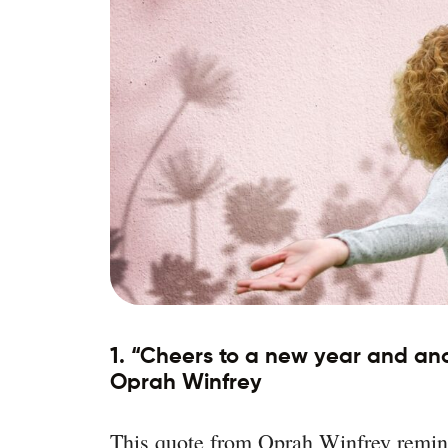
1. “Cheers to a new year and anot
Oprah Winfrey
This quote from Oprah Winfrey remind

====

**Task prompt**
What you return should be the full listing, unchanged, minus the pictures.

**Expected answer**
1. “Cheers to a new year and anot
Oprah Winfrey
This quote from Oprah Winfrey remind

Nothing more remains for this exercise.